# CPU-Bound Work

To explore cpu-bound work, we will practise bitcoin mining! 

Hashing is a great example of cpu-bound work, and searching for a "nonce" in order to get a hash that looks a certain way is naturally cpu intensive!

The function get_target gets passed a string, and then proceeds to do some slow work: hashing the string over and over, with a new "none" concatenated to the front, until it gets a hash that starts with the correct number of zeros.

In [33]:
from hashlib import sha256

def hash(s, nonce):
    data = (str(nonce) + s).encode()
    m = sha256()
    m.update(data)
    return m.hexdigest()

def get_target(s, target = '00000'):
    first = None
    i = 0
    while first != target:
        h = hash(s, i)
        first = h[:len(target)]
        i += 1
    return h, i

The Zen of Python

We won't parallelize the actual mining, instead we will pretend that we need to hash multiple strings in this way, making the problem trivially parallelizable. The strings we will hash are the lines from the poem: The Zen of Python.

The Zen of Python has been an easter egg in python for a very long time. When you "import this", the module prints out the poem. We will need to do a little trickery to get the poem in string form. You can see the module here: https://github.com/python/cpython/blob/3.7/Lib/this.py

In [34]:
from this import s, d

zen = "".join([d.get(c, c) for c in s])
zens = [i for i in zen.split('\n') if i]

In [None]:
# This cell does everything we want. 
# But it's slow! Because it has not been parallelized.

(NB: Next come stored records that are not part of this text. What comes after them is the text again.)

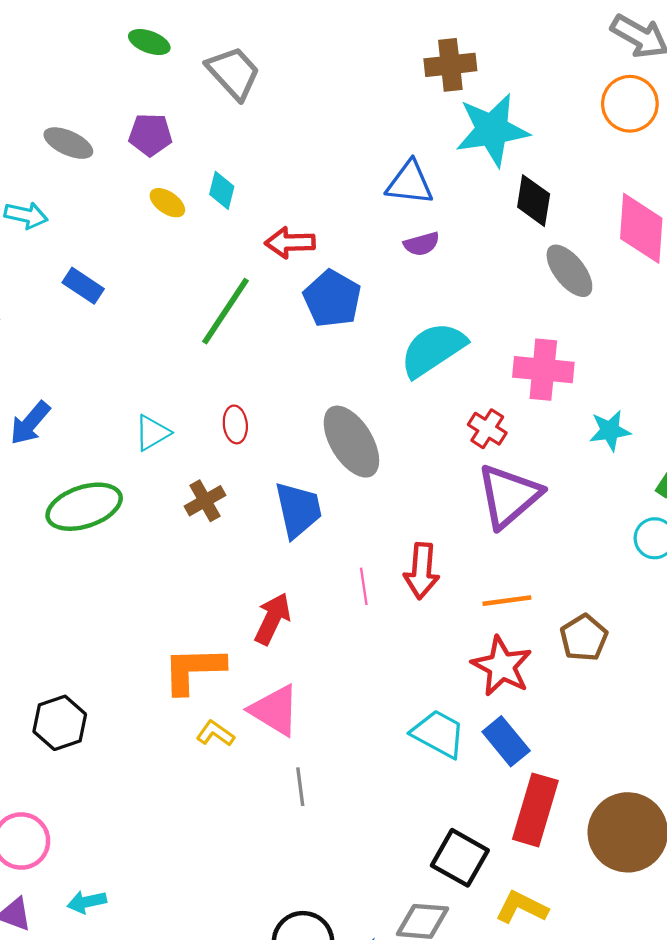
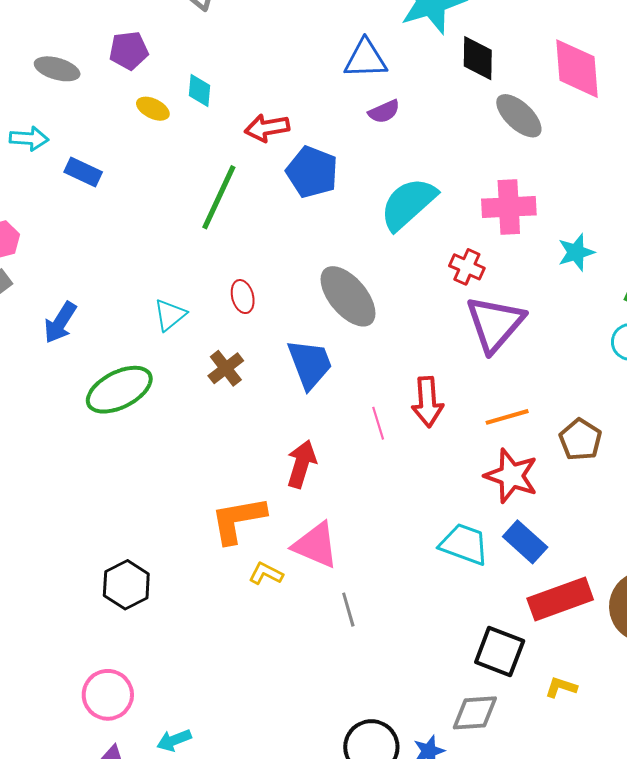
blue rectangle: (83, 286) -> (83, 172), moved
red rectangle: (535, 810) -> (560, 599), turned 62
yellow L-shape: (522, 907) -> (561, 687), size x0.7

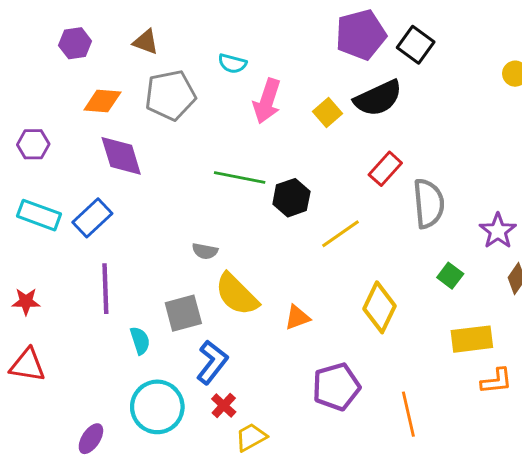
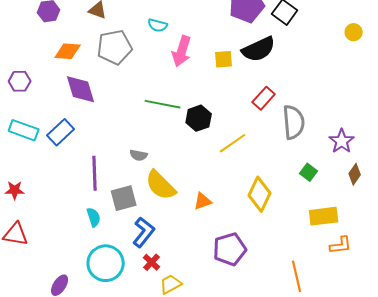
yellow square: (328, 113) -> (224, 59), turned 36
purple line: (105, 289) -> (95, 173), moved
orange line: (408, 414) -> (297, 276), moved

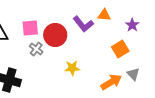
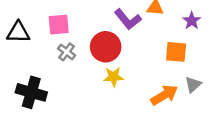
red circle: (55, 35) -> (106, 47), moved
orange square: (120, 49) -> (176, 52), turned 36
gray triangle: (133, 74) -> (193, 85), turned 32

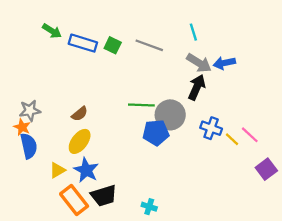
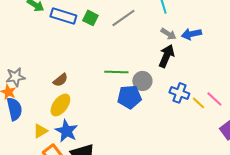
gray line: (149, 45) -> (123, 18), turned -55
gray arrow: (199, 63) -> (168, 34), size x0.7
gray circle: (170, 115) -> (142, 81), size x0.7

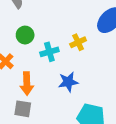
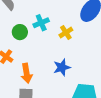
cyan cross: (49, 52) -> (41, 23), moved

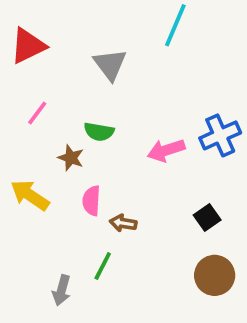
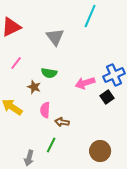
black square: (207, 218) -> (107, 97), moved
brown circle: (215, 275) -> (100, 151), moved

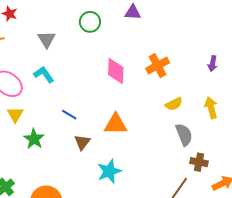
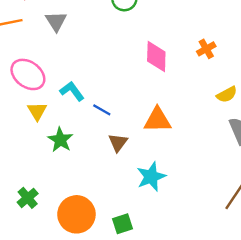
gray triangle: (47, 39) -> (56, 21), moved
orange cross: (158, 66) -> (206, 49), size x0.7
cyan L-shape: (44, 75) -> (72, 91), moved

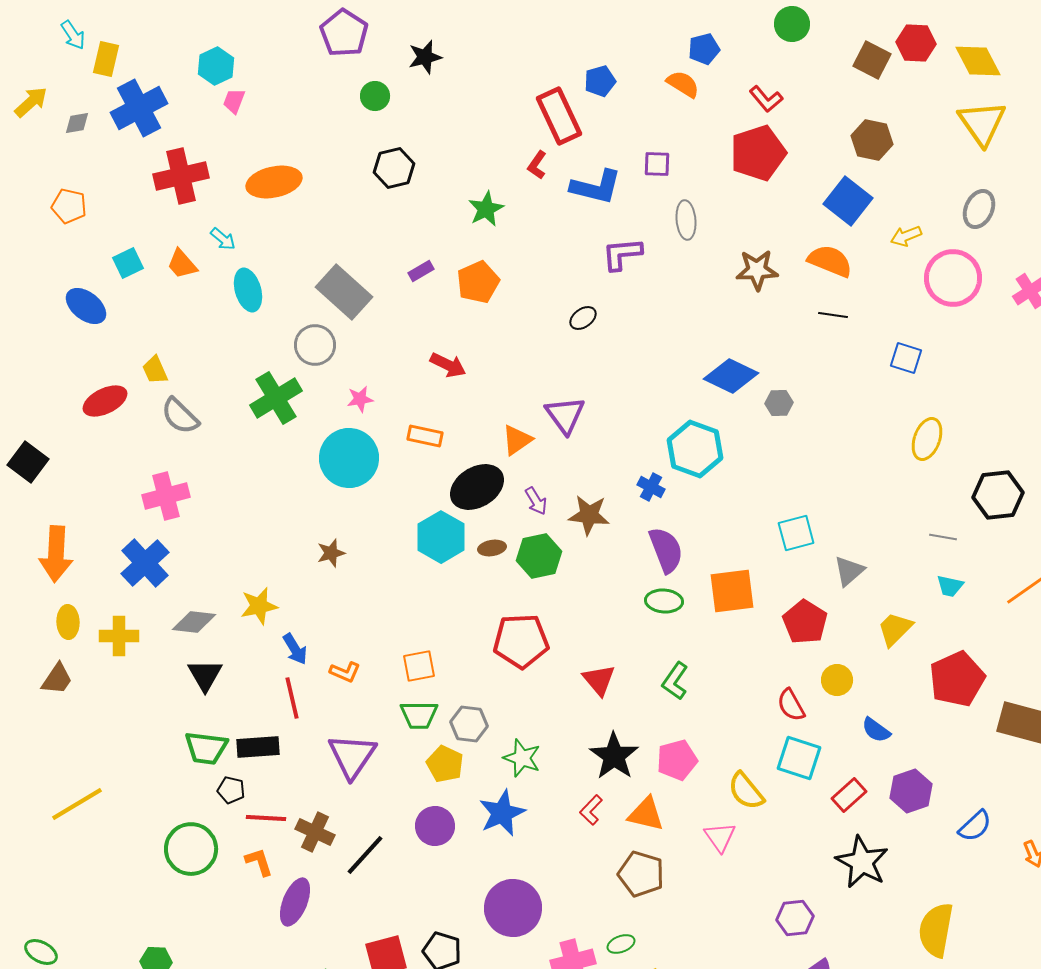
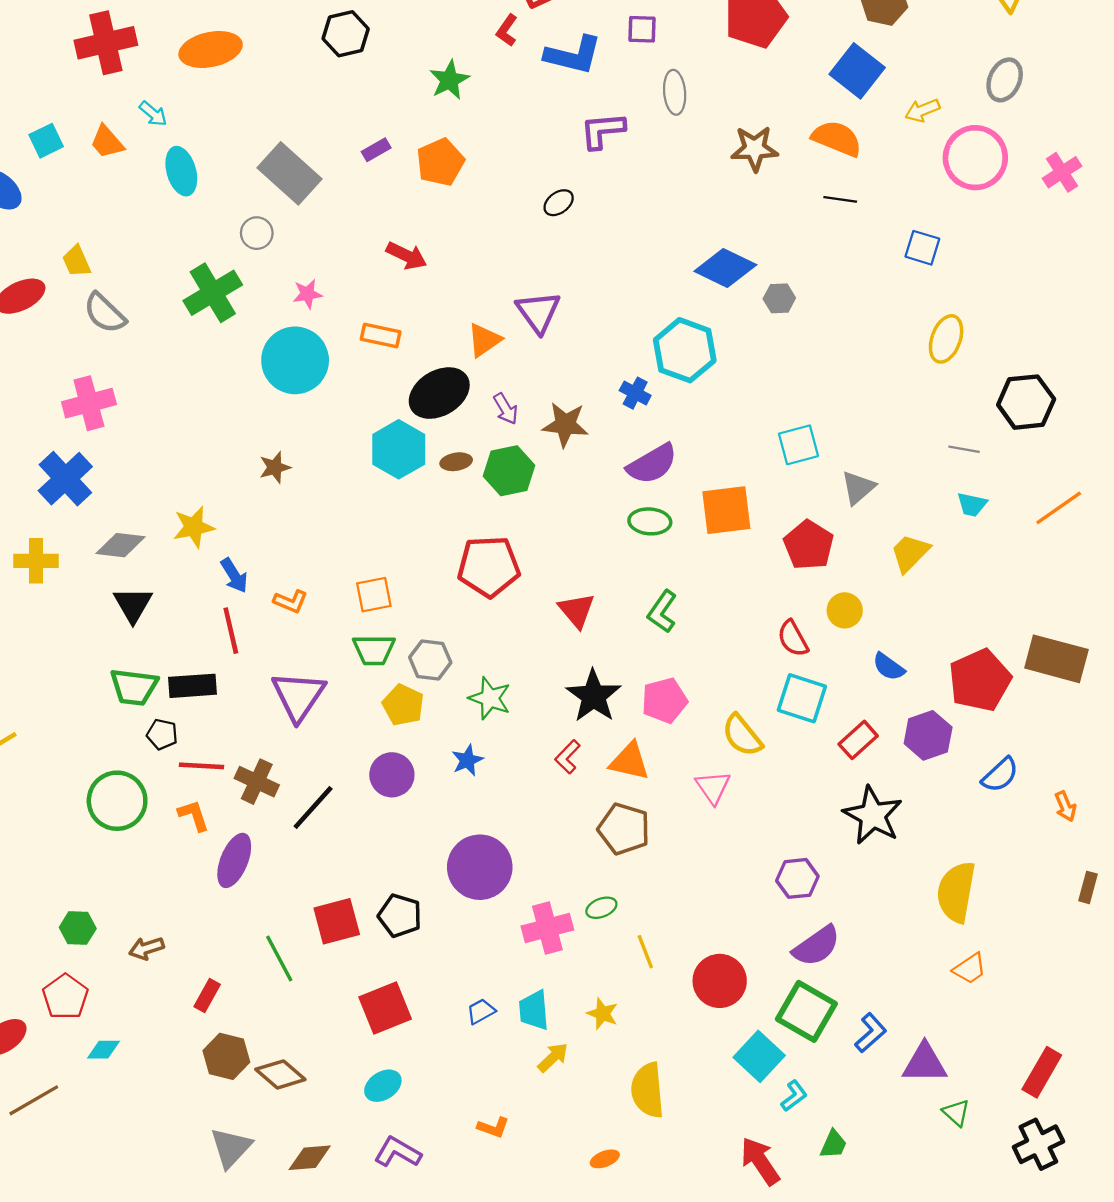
gray circle: (315, 345) -> (257, 233), size x0.7
purple semicircle: (666, 550) -> (652, 464), turned 81
red pentagon: (957, 679) -> (980, 680), moved
blue star: (502, 813) -> (467, 760), size x0.6

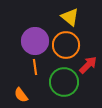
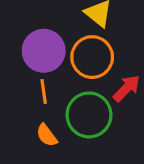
orange semicircle: (21, 95) -> (47, 135), moved

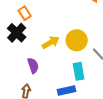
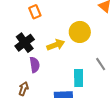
black cross: (17, 33) -> (25, 43), moved
yellow circle: (77, 40) -> (80, 32), moved

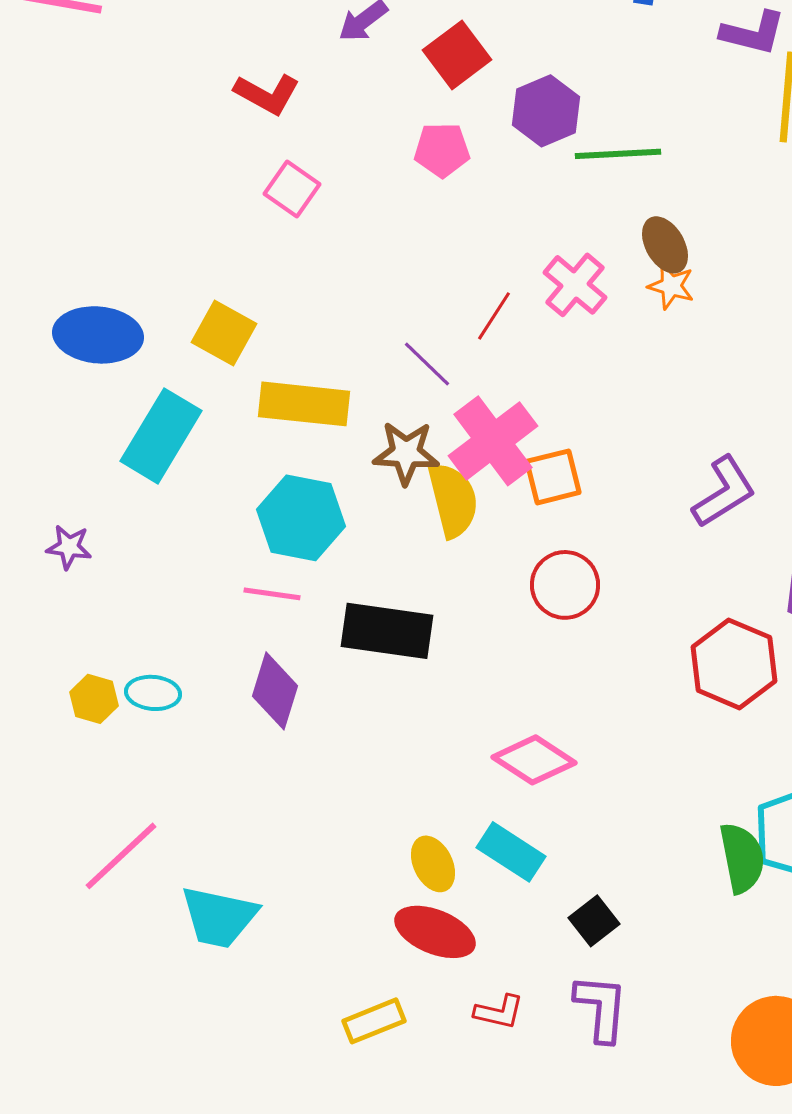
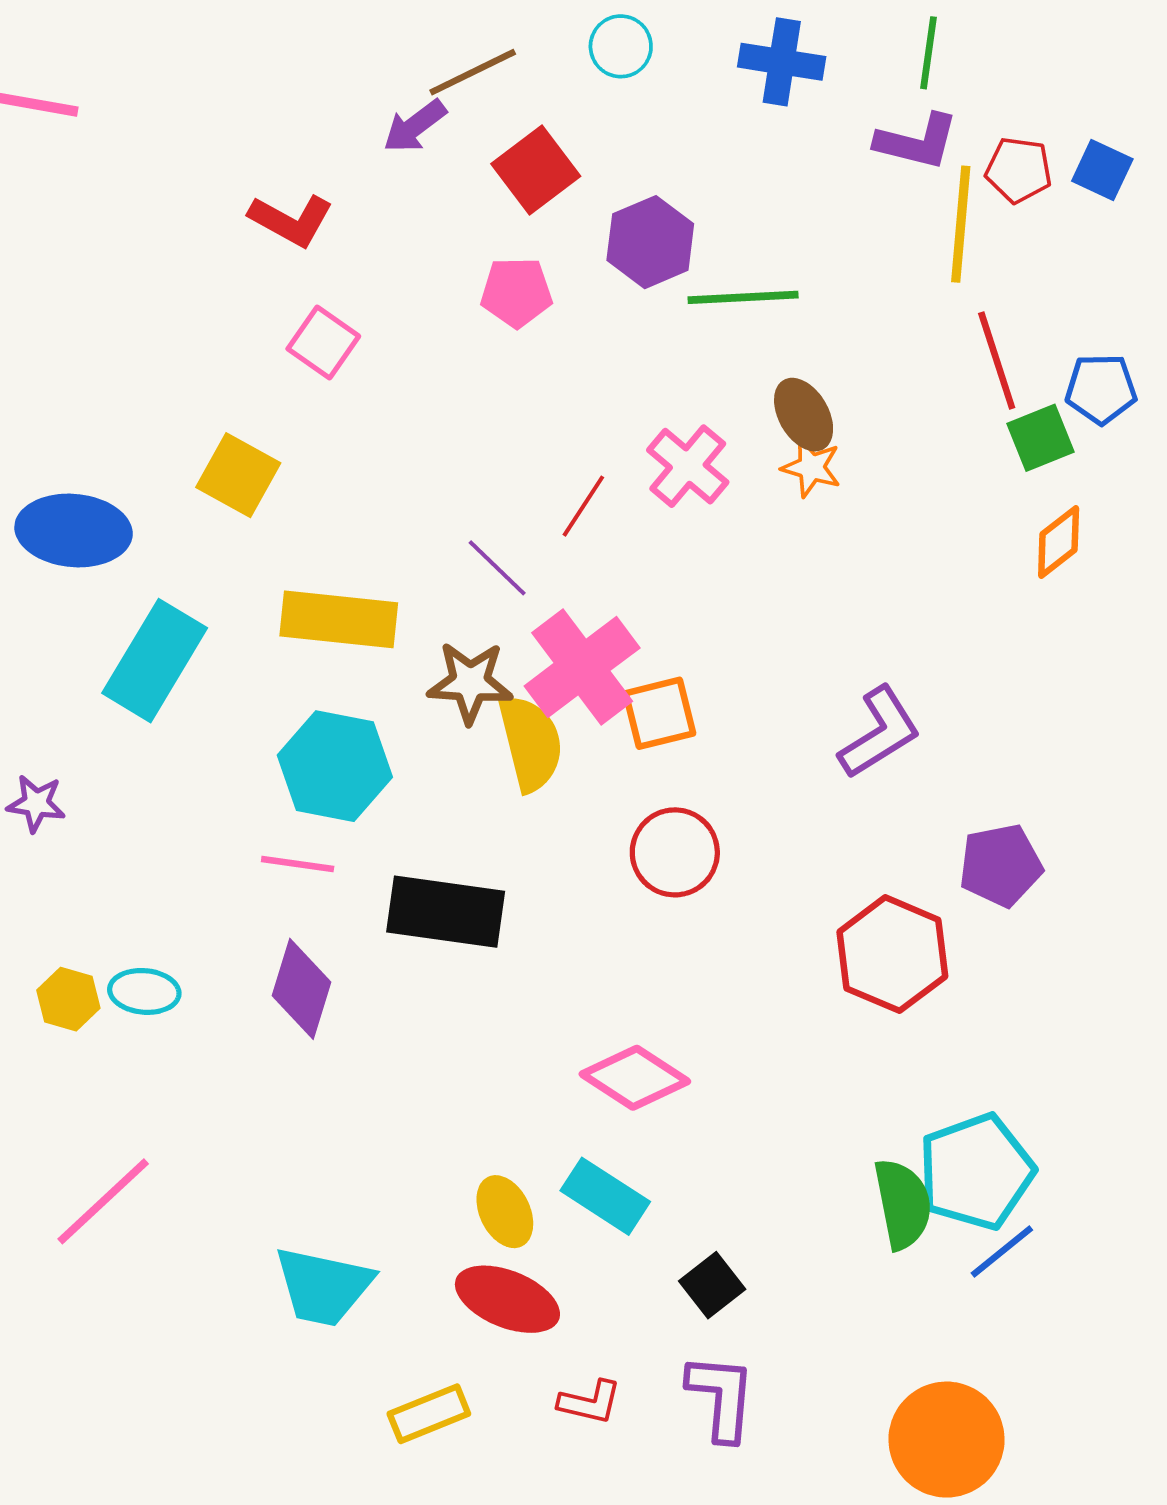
yellow square: (224, 333) -> (238, 475), moved
cyan trapezoid: (219, 917) -> (323, 1286), moved

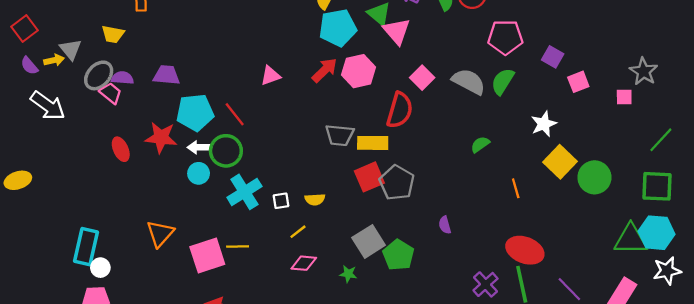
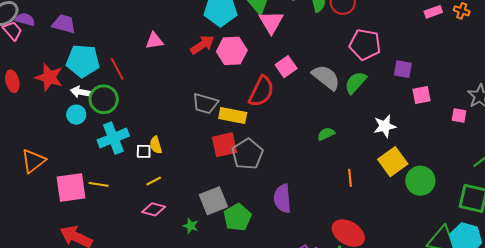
purple square: (553, 57) -> (403, 69), turned -30
yellow semicircle: (315, 199) -> (156, 145), moved, turned 66
purple semicircle: (445, 225) -> (282, 198), size x1.8

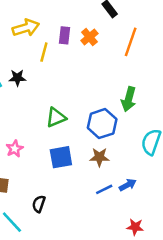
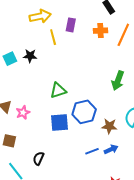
orange cross: (89, 37) -> (100, 31), moved, turned 32
yellow line: (44, 52) -> (53, 37), turned -35
blue hexagon: (102, 124) -> (84, 112), moved
brown star: (99, 157) -> (109, 126), moved

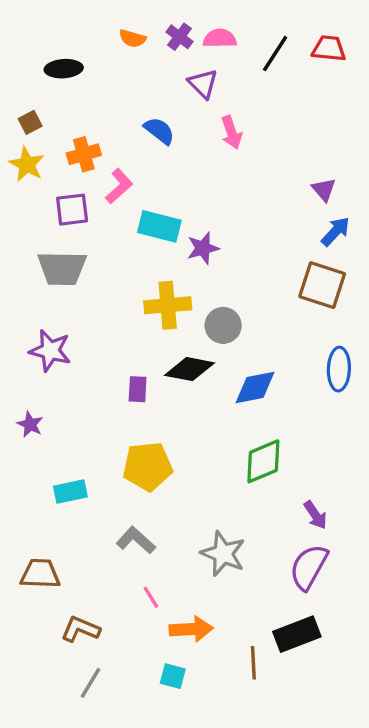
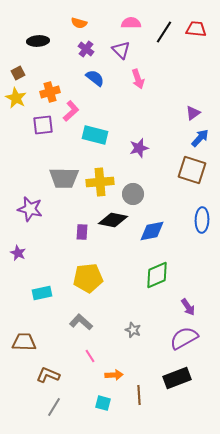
purple cross: (179, 37) -> (86, 49), moved
purple triangle: (324, 189) -> (193, 113), turned 35
purple star: (203, 248) -> (139, 148), moved
gray trapezoid: (62, 268) -> (64, 178), moved
gray star: (223, 554) -> (133, 330), size x0.6
purple semicircle: (309, 567) -> (184, 338), turned 32
orange arrow: (191, 629) -> (114, 375), size x0.7
brown line: (253, 663) -> (139, 395), moved

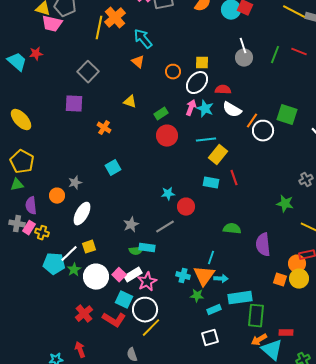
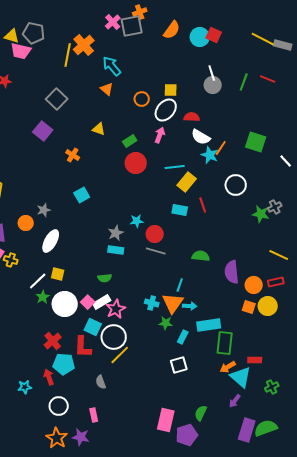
purple square: (74, 104) -> (43, 131), turned 36
cyan star: (205, 109) -> (210, 155), moved
white circle: (263, 131) -> (236, 185), moved
green star: (285, 204) -> (261, 214), moved
gray star: (131, 225) -> (116, 233), moved
gray line: (165, 227) -> (156, 251), moved, turned 48
yellow square: (89, 247) -> (58, 274), turned 32
cyan rectangle: (147, 248) -> (116, 250), moved
cyan pentagon: (54, 264) -> (64, 364), moved
orange circle: (297, 264) -> (254, 285), moved
cyan rectangle: (214, 310) -> (183, 337), turned -40
red L-shape: (114, 320) -> (83, 347), turned 60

[get_target(z) for z in zens]

In [30]:
from time import perf_counter

# Let's parallelize the process from the previous cell!
# Use an ExecutorPool from the concurrent.futures module
# Look up the documentation!
# There are two types of pools: ProcessPoolExecutor 
# and ThreadPoolExecutor. Try both and time the execution!
# Which is faster? Why? 

# I/O-Bound Work

Let's move on to I/O work, like in scraping! 

We know we should use a Thread Pool.

In [35]:
# Copy your previous code from the "scraping" module
# Modify it such that, rather than returning the "title" of
# each lego set, you return the URL (href attribute) to the
# "product page" of the lego (the page you get to when you click
# on the title).

In [None]:
# You should now have a list with several hundred different links, 
# each leading to the pages of different lego sets. 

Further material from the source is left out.